My view is that much of the confusion surrounding Christianity has its origins in the clash between messianic and imperial versions of faith. The messianic tradition calls Christians to be like Christ and to seek to transform the world through a social vision of salvation, with heaven seen as a possible future on earth governed by love, justice, truth, mercy and peace. By contrast, the imperial tradition calls Christians to support state stability through a purely personal vision of salvation in an imaginary heavenly afterlife, making only superficial moral criticisms of culture in personal rather than structural terms.
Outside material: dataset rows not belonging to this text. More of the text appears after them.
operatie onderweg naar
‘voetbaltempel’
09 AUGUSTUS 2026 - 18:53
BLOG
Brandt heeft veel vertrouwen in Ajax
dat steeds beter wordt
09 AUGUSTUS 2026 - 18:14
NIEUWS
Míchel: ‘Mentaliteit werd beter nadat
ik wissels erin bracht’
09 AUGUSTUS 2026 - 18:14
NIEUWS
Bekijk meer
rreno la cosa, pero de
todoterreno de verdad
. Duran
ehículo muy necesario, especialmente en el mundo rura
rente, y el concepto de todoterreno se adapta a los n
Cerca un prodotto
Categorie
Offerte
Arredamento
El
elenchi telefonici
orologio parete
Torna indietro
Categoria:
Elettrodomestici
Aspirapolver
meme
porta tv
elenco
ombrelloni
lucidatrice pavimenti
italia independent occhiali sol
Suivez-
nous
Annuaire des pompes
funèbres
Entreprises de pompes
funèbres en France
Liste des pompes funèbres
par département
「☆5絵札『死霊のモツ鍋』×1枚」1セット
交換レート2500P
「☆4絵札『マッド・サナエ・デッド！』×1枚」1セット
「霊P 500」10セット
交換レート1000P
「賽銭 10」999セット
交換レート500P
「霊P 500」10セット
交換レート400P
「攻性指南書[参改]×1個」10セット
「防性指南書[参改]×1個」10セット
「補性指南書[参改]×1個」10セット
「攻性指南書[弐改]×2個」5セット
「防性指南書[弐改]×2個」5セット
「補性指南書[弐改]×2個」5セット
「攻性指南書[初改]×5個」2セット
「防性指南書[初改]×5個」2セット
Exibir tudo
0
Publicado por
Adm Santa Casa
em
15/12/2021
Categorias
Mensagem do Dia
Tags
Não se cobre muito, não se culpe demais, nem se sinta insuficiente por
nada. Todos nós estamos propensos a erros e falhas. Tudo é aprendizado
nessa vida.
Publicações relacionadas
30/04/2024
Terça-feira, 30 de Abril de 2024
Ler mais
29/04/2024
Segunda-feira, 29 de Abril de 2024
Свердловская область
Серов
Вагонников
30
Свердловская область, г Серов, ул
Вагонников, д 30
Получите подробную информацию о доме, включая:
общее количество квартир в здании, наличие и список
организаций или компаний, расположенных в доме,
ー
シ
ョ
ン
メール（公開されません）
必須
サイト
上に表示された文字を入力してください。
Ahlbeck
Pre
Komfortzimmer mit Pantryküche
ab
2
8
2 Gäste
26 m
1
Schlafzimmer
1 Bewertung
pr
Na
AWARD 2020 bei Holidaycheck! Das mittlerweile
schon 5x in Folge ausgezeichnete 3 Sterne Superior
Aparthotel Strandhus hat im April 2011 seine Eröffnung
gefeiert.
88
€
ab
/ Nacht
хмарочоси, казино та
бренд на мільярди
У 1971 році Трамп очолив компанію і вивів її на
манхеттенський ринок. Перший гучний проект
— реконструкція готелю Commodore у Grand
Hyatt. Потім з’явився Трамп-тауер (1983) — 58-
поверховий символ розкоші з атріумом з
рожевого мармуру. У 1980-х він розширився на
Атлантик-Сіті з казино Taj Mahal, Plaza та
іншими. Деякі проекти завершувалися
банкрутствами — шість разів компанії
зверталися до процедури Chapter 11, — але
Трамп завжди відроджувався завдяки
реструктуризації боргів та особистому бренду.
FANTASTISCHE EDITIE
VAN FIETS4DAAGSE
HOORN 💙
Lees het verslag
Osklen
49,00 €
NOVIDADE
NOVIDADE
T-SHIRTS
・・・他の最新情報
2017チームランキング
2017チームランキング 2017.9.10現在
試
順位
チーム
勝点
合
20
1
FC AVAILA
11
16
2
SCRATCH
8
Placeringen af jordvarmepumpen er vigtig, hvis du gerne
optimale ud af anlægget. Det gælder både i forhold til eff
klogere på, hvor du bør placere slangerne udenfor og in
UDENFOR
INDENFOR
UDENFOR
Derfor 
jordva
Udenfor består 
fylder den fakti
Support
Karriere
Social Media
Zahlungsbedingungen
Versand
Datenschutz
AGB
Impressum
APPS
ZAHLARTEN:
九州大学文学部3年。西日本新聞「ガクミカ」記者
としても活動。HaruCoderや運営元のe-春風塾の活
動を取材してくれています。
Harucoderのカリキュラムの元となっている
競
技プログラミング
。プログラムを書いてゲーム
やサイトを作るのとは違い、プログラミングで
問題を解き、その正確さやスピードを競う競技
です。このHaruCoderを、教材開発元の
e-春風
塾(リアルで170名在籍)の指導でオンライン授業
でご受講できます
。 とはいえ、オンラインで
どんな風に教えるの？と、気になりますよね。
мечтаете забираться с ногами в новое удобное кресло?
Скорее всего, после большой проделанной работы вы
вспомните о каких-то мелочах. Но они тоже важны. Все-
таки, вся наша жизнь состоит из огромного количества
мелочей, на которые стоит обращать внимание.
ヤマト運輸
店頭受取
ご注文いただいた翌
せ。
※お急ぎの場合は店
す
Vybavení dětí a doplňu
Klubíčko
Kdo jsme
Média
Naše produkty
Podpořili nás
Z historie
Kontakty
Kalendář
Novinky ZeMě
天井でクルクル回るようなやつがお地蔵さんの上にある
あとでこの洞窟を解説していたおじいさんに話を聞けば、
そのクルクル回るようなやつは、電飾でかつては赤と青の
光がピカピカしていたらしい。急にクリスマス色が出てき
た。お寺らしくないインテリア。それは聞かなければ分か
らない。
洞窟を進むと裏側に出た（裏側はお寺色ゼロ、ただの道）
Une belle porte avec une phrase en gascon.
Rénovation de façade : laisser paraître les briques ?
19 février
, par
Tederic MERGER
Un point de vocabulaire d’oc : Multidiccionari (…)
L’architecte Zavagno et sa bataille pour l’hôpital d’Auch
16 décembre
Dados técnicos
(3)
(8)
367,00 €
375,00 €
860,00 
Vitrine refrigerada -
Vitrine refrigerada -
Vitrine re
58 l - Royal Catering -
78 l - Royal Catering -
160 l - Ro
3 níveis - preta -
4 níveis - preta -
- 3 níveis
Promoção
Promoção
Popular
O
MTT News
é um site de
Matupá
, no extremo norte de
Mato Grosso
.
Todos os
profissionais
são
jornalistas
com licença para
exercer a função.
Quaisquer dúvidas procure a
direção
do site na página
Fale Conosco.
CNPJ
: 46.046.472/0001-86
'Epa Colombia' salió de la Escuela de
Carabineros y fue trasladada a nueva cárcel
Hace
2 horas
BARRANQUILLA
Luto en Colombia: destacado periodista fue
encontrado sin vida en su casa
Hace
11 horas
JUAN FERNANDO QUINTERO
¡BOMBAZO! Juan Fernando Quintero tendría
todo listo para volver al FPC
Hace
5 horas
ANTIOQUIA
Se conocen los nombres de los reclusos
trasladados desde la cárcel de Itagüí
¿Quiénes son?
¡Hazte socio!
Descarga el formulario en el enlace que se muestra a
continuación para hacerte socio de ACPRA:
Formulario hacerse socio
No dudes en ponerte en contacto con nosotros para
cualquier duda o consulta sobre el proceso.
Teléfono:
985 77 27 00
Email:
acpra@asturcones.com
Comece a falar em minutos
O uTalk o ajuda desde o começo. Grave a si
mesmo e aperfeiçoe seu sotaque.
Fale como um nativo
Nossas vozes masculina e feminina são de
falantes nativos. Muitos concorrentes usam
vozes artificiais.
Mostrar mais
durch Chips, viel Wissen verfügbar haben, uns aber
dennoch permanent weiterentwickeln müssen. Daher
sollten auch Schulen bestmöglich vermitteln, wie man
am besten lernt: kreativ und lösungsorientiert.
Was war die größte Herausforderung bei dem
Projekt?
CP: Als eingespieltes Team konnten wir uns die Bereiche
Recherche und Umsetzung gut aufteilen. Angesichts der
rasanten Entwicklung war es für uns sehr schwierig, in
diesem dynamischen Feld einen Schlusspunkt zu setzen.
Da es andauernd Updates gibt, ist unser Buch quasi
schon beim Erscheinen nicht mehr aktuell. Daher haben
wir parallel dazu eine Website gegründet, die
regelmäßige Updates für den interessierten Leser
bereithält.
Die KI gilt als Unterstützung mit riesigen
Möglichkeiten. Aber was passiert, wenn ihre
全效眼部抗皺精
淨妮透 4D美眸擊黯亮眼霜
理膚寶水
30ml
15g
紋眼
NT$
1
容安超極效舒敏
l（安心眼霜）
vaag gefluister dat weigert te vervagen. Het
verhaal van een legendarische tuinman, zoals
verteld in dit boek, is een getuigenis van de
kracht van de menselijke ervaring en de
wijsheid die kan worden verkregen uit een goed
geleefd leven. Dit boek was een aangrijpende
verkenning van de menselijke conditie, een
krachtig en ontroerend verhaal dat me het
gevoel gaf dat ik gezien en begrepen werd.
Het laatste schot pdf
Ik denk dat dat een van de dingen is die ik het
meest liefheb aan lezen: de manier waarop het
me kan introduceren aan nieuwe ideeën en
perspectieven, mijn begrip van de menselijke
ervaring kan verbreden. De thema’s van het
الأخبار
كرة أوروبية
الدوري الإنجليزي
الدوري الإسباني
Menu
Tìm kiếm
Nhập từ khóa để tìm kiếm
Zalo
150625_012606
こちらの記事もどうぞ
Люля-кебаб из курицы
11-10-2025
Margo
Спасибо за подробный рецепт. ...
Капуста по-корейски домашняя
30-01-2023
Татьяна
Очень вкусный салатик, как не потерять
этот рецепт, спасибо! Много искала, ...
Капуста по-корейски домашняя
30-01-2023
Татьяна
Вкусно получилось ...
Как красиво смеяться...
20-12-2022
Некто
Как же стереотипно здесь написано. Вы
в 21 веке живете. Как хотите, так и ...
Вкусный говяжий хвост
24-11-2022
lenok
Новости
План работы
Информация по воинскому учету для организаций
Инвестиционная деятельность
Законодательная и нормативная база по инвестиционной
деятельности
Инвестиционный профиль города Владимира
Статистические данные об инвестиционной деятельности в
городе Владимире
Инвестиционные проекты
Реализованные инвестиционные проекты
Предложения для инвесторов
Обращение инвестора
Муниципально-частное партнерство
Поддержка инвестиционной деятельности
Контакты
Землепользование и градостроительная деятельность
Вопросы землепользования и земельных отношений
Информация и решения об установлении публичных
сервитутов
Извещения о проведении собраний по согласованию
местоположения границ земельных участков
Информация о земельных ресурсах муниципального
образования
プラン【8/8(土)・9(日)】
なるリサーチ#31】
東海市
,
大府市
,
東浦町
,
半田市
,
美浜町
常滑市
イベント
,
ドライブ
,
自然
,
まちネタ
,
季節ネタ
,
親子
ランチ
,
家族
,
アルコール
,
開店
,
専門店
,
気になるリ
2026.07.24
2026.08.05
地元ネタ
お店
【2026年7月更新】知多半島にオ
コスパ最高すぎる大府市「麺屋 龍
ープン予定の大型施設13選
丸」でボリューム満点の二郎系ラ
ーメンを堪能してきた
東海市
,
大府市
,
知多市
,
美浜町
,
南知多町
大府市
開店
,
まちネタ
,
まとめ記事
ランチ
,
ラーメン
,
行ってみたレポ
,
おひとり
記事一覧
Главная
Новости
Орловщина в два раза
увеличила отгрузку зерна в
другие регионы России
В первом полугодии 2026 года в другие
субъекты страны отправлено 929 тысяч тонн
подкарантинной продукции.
This tension has far-reaching implications. It enables us to read the Gospels in messianic terms, seeing the crucifixion of Christ as the imperial suppression of truth. Messianic Christianity accepts scientific truth and sees all religious language as allegorical, while imperial Christianity rejects the primacy of science and sees religious language as literal and otherworldly. Jesus hints at this with his comment that the secrets of the kingdom are reserved for initiates (Matt 13). The implication is that messianic Christianity is ethical and Biblical while imperial Christianity is corrupt and self-serving. Gospel parables such as the wheat and tares (Matt 13:24-30) can be read to say that the weeds of imperial Christianity will dominate the world but will eventually be replaced by the original messianic true vision. Atheism provides a profound critique of imperial Christianity, but not of messianic Christianity.